Well, as a German player there came a time when the government decided it was going to start taking taxes off German poker players. And, the way they were going about it wasn’t fair. They’d just look at your Hendon Mob page and say, right, you owe us this much! It didn’t actually happen to me but it happened to a few people I knew. So they’d say, you won a million, you owe us half of that, and you’d say, well actually I won about 30% of that. And then you haven’t paid your travel expenses or any other tournaments. You can’t tax poker like that, it doesn’t work. So I moved to Brighton in 2009, then I moved to London and then I got bored of the lifestyle. In London we just had the lifestyle of poker, poker, poker, and while I wasn’t against dedicating myself to making money at that point, I wanted something else. I wanted to try something new so I moved to Edinburgh with Andrew Teng, and there’s a few of us up here like Rupert Elder and David Lister, it’s a great community. It’s quite a bit cheaper than London too.

If someone’s going to Edinburgh for the first time, what’s the one thing they shouldn’t miss?

Honestly, my house, where I play poker all day – it’s really nice! I really like The Honours, it does great food. They have really good steaks. I’d recommend the rib eye or a Chateaubriand for two. Another great restaurant is L’escargot Bleu, it’s French with Scottish ingredients and it’s amazing. They’re my two favourites. What I personally like to do is go to the places that do street food. If you’re into that sort of stuff the Stockbridge Market is on every Sunday. My favourite is a little stall called Barnacles and Bones, they sell beef and crab, and you can have it three different ways. It does delivery too!

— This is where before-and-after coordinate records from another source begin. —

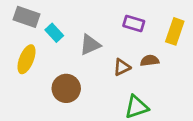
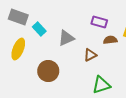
brown semicircle: (150, 61) -> (110, 40), moved

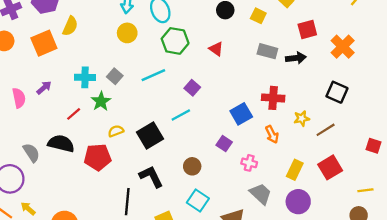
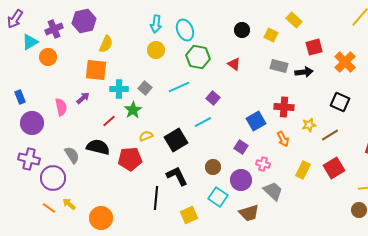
orange square: (44, 43) -> (96, 70), moved, turned 30
purple circle: (298, 202) -> (241, 180), moved

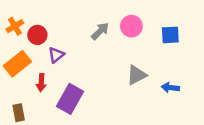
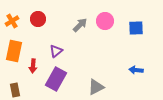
red circle: (37, 35) -> (38, 19), moved
purple triangle: (56, 55) -> (56, 51), moved
orange rectangle: (17, 64) -> (14, 51), turned -40
gray triangle: (136, 75) -> (96, 87), moved

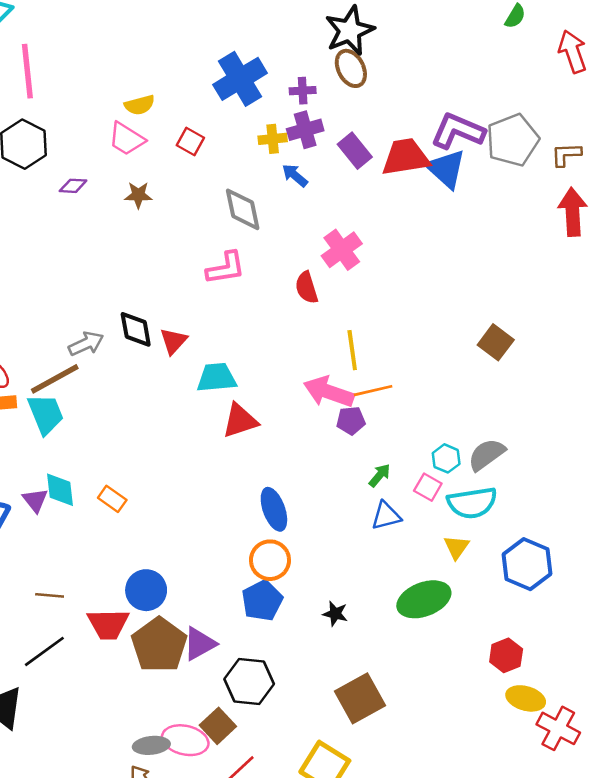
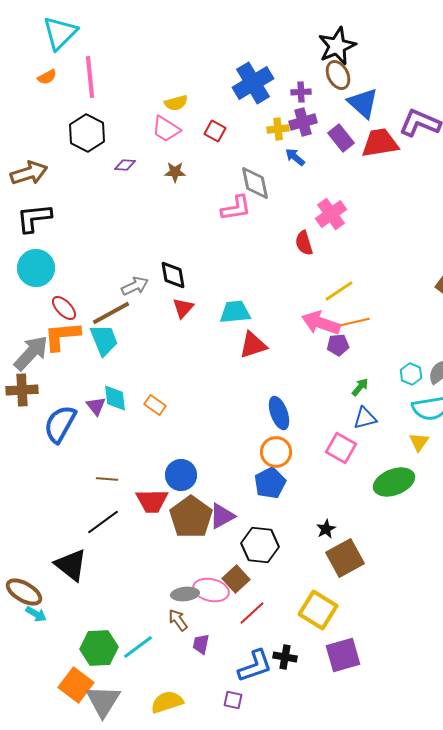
blue triangle: (446, 169) -> (363, 103), moved
pink L-shape: (226, 268) -> (236, 208), moved
red triangle: (173, 341) -> (183, 308), moved
yellow line: (352, 350) -> (339, 291), turned 64
pink square: (428, 487) -> (341, 448), moved, size x1.4
black star: (335, 614) -> (326, 529), moved, turned 30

Okay, we said earlier we wouldn’t put you on the spot but we’ve got some questions to see how well you’ve integrated into Scottish culture. Ready?

I’m going to wear a kilt at a friend’s wedding if that helps?

That gets you a bonus point. What would a Scottish person say is the best cure for a hangover?

Whisky?

It’s actually Iron Bru, you know what that is?

I know what Iron Bru is, it’s disgusting.

What’s the only film with Scotland in the title that’s won an Oscar?

[Laughs] I don’t know!

The Last King of Scotland. Do you know the Scottish comedian Billy Connolly? He said that there are two seasons in Scotland, what are they?

I know this. August and winter.

Close enough. And what’s the capital of Scotland?

Edinburgh!

Correct. With the bonus point that’s a respectable score, congrats!